2. Description of the Related Art
Automated multiple work station systems have gained wide acceptance in the manufacturing industries due to their economical operation and high productivity. The multiple work station approach involves the automatic transfer of a workpiece through a series of stations whereby a sequence of operations are carried out to form a completed product.
The efficiency of the multiple work station approach depends to a large degree upon the mechanism used to transfer workpieces between the stations. Typically, the transferring mechanism is required to engage and lift a workpiece, move to the next workstation, and then lower and release the workpiece so the succeeding step in the manufacturing process can commence. Examples of prior art transferring mechanisms utilized in multiple work station transfer presses can be found in U.S. Pat. Nos. 4,627,253, 4,653,311, and 4,785,657.
The primary disadvantages associated with current workpiece transferring mechanisms are a consequence of the complexity of the actuators used for driving and controlling the transfer mechanisms. Conventional actuators depend upon complicated arrangements of electrical, mechanical, or fluid devices integrally formed into the processing equipment of the work station. These complex mechanisms are expensive and make the repair and servicing of multiple work station systems difficult.
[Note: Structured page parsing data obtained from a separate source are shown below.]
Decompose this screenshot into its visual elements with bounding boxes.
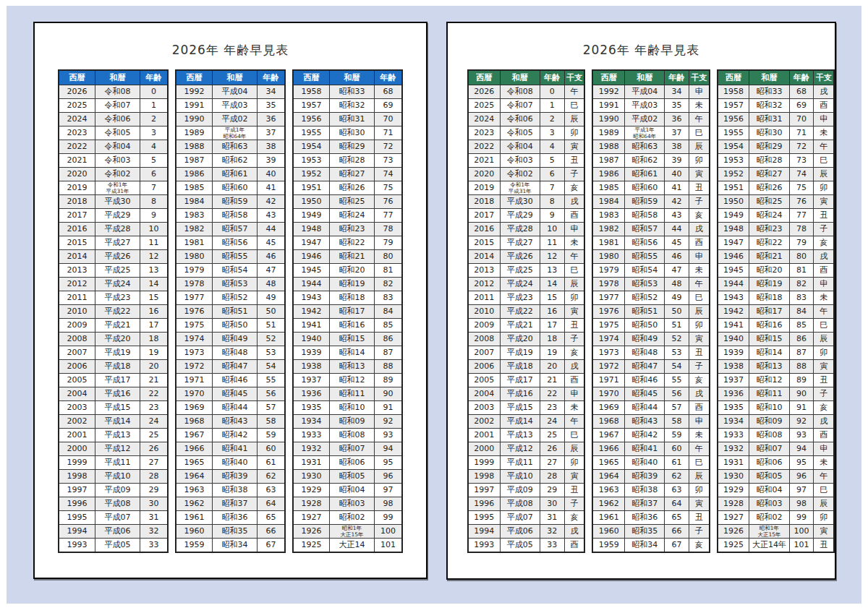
cell-eto: 卯 [689,154,709,168]
table-row: 1985昭和6041丑 [592,181,709,195]
cell-age: 32 [140,525,169,539]
table-row: 1942昭和1784 [293,305,402,319]
cell-wareki: 昭和53 [213,278,258,291]
cell-age: 26 [140,442,169,456]
table-row: 1972昭和4754子 [592,360,709,374]
table-row: 1939昭和1487卯 [718,346,834,360]
cell-age: 48 [258,278,286,291]
cell-age: 45 [258,236,286,250]
table-row: 2017平成299 [59,209,168,223]
cell-eto: 亥 [814,401,834,415]
table-row: 1927昭和0299 [293,511,402,525]
table-row: 1945昭和2081 [293,264,402,278]
cell-seireki: 2013 [59,264,95,278]
table-row: 1974昭和4952寅 [592,333,709,346]
cell-age: 25 [140,429,169,442]
page-title: 2026年 年齢早見表 [35,42,426,59]
column-header-cell-age: 年齢 [258,70,286,85]
cell-seireki: 1965 [176,456,213,470]
cell-eto: 巳 [814,154,834,168]
table-row: 1949昭和2477丑 [718,209,834,223]
table-row: 1983昭和5843 [176,209,285,223]
cell-wareki: 平成07 [95,511,140,525]
cell-wareki: 昭和38 [213,484,258,497]
cell-wareki: 平成23 [95,291,140,305]
cell-seireki: 1984 [592,195,624,209]
cell-age: 15 [540,291,564,305]
table-row: 2000平成1226辰 [468,442,584,456]
cell-wareki: 昭和36 [625,511,665,525]
cell-wareki: 平成26 [95,250,140,264]
cell-age: 77 [375,209,403,223]
cell-age: 7 [540,181,564,195]
table-row: 2010平成2216 [59,305,168,319]
cell-seireki: 1960 [176,525,213,539]
cell-age: 92 [375,415,403,429]
cell-eto: 巳 [814,319,834,333]
table-row: 1982昭和5744戌 [592,223,709,236]
cell-seireki: 1981 [176,236,213,250]
cell-age: 78 [789,223,814,236]
table-row: 1964昭和3962 [176,470,285,484]
cell-age: 94 [789,442,814,456]
cell-seireki: 1952 [293,168,330,181]
cell-seireki: 1985 [176,181,213,195]
cell-age: 20 [540,360,564,374]
table-row: 1979昭和5447未 [592,264,709,278]
cell-wareki: 昭和09 [749,415,789,429]
cell-seireki: 1982 [592,223,624,236]
cell-age: 6 [540,168,564,181]
cell-wareki: 昭和13 [330,360,375,374]
cell-age: 101 [789,539,814,553]
table-row: 2019令和1年 平成31年7 [59,181,168,195]
cell-seireki: 2016 [468,223,500,236]
cell-age: 10 [540,223,564,236]
cell-eto: 丑 [814,374,834,387]
table-row: 1973昭和4853 [176,346,285,360]
cell-wareki: 昭和12 [749,374,789,387]
cell-eto: 未 [814,291,834,305]
cell-seireki: 1994 [59,525,95,539]
cell-wareki: 令和04 [500,140,540,154]
table-row: 1971昭和4655 [176,374,285,387]
cell-seireki: 2018 [468,195,500,209]
cell-seireki: 1992 [176,85,213,99]
table-row: 1944昭和1982 [293,278,402,291]
cell-seireki: 1941 [718,319,749,333]
cell-age: 25 [540,429,564,442]
table-row: 1987昭和6239 [176,154,285,168]
cell-age: 63 [258,484,286,497]
table-row: 2005平成1721 [59,374,168,387]
cell-wareki: 昭和54 [213,264,258,278]
cell-seireki: 1974 [592,333,624,346]
cell-age: 87 [789,346,814,360]
cell-wareki: 令和06 [500,113,540,127]
cell-seireki: 1987 [176,154,213,168]
cell-eto: 子 [564,497,584,511]
cell-seireki: 1999 [59,456,95,470]
cell-seireki: 1990 [176,113,213,127]
table-row: 1943昭和1883未 [718,291,834,305]
cell-wareki: 昭和16 [330,319,375,333]
cell-wareki: 昭和51 [625,305,665,319]
cell-seireki: 1968 [176,415,213,429]
cell-eto: 酉 [689,236,709,250]
table-row: 1990平成0236午 [592,113,709,127]
cell-wareki: 平成10 [95,470,140,484]
cell-eto: 寅 [814,360,834,374]
cell-seireki: 1969 [176,401,213,415]
cell-wareki: 昭和62 [625,154,665,168]
cell-wareki: 昭和19 [330,278,375,291]
cell-age: 62 [258,470,286,484]
cell-eto: 巳 [689,456,709,470]
cell-eto: 申 [689,250,709,264]
cell-seireki: 1988 [592,140,624,154]
table-row: 1969昭和4457 [176,401,285,415]
cell-wareki: 昭和33 [330,85,375,99]
cell-age: 81 [789,264,814,278]
cell-eto: 午 [689,442,709,456]
table-row: 1959昭和3467亥 [592,539,709,553]
cell-age: 24 [140,415,169,429]
cell-wareki: 平成21 [500,319,540,333]
cell-seireki: 1927 [293,511,330,525]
Consequently, a need exists for less complicated actuators for driving workpiece transferring mechanisms to facilitate the repair and maintenance of multiple work station manufacturing systems.
The present invention is directed toward providing a synchronized dual axis actuator for driving and controlling elements, without complicated arrangements of gears, cams or other devices generally required to achieve mechanical timing, or complex electronic servomechanisms.
In its broadest form, the present invention consists of a pair of fluid cylinders adapted to drive an element or plural elements along two paths which provide different resistances to movement. The fluid inputs to the two cylinders are connected in parallel to a single fluid source, preferably the fluid output of a third cylinder having its piston driven by an independent power source. As the source outputs fluid, the driven element will first be moved along the path providing the least resistance until the element reaches a stop. Once the stop is reached, movement along the second path begins, since that path then provides the least resistance to movement. In this manner, the dual axis actuator automatically achieves sequencing of its driving forces, without the need for additional timing apparatus.
The preferred embodiment of the present invention takes the form of a dual axis actuator for driving the workpiece transferring mechanism of a multiple work station transfer press. The sequence of translational motions provided include engaging and lifting a workpiece, then lowering and retracting, once the workpiece has been translated to the next work station. Synchronization of the these movements results from the differing resistance to motion when engaging, lifting, lowering, and retracting from the workpiece.
The present invention provides the advantages of economy and ease of maintainance due to its mechanical simplicity and its self synchronizing feature. It can easily be adapted to transferring mechanisms which have been modularized into individual units and separated from the multiple work station process. Synchronism of all modular transferring units can be accomplished simply by utilizing a single source of pressurized fluid to drive all actuators.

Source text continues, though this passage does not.